DATA SUPPLIED:
╭──
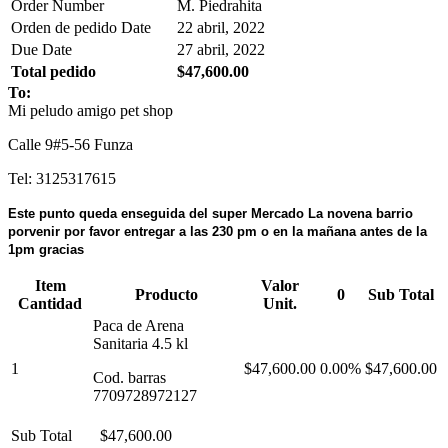
Order Number
M. Piedrahita
Orden de pedido Date
22 abril, 2022
Due Date
27 abril, 2022
Total pedido
$47,600.00
To:
Mi peludo amigo pet shop
Calle 9#5-56 Funza
Tel: 3125317615
Este punto queda enseguida del super Mercado La novena barrio
porvenir por favor entregar a las 230 pm o en la mañana antes de la
1pm gracias
Item
Valor
Producto
0
Sub Total
Cantidad
Unit.
Paca de Arena
Sanitaria 4.5 kl
1
$47,600.00
0.00%
$47,600.00
Cod. barras
7709728972127
Sub Total
$47,600.00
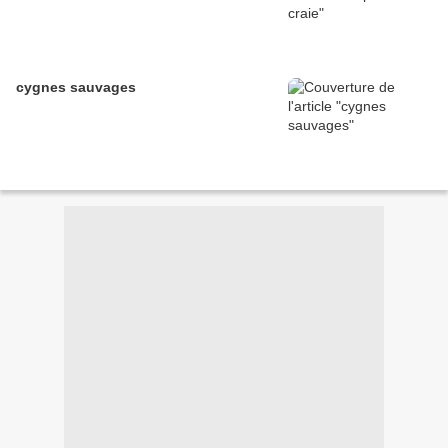
cygnes sauvages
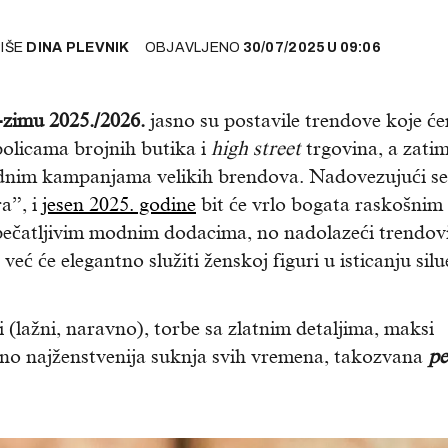
PIŠE
DINA PLEVNIK
OBJAVLJENO
30/07/2025
U
09:06
-zimu 2025./2026.
jasno su postavile trendove koje ć
policama brojnih butika i
high street
trgovina, a zatim
odnim kampanjama velikih brendova. Nadovezujući se
a”, i
jesen 2025. godine
bit će vrlo bogata raskošnim
pečatljivim modnim dodacima, no nadolazeći trendov
eć će elegantno služiti ženskoj figuri u isticanju silu
 (lažni, naravno), torbe sa zlatnim detaljima, maksi
jatno najženstvenija suknja svih vremena, takozvana
pe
╰──
REQUIRED ACTION: Images aside, return each entry above precisely as it stands.

THE ANSWER:
Order Number
M. Piedrahita
Orden de pedido Date
22 abril, 2022
Due Date
27 abril, 2022
Total pedido
$47,600.00
To:
Mi peludo amigo pet shop
Calle 9#5-56 Funza
Tel: 3125317615
Este punto queda enseguida del super Mercado La novena barrio
porvenir por favor entregar a las 230 pm o en la mañana antes de la
1pm gracias
Item
Valor
Producto
0
Sub Total
Cantidad
Unit.
Paca de Arena
Sanitaria 4.5 kl
1
$47,600.00
0.00%
$47,600.00
Cod. barras
7709728972127
Sub Total
$47,600.00
cygnes sauvages
PIŠE
DINA PLEVNIK
OBJAVLJENO
30/07/2025
U
09:06
-zimu 2025./2026.
jasno su postavile trendove koje ć
policama brojnih butika i
high street
trgovina, a zatim
odnim kampanjama velikih brendova. Nadovezujući se
a”, i
jesen 2025. godine
bit će vrlo bogata raskošnim
pečatljivim modnim dodacima, no nadolazeći trendov
eć će elegantno služiti ženskoj figuri u isticanju silu
 (lažni, naravno), torbe sa zlatnim detaljima, maksi
jatno najženstvenija suknja svih vremena, takozvana
pe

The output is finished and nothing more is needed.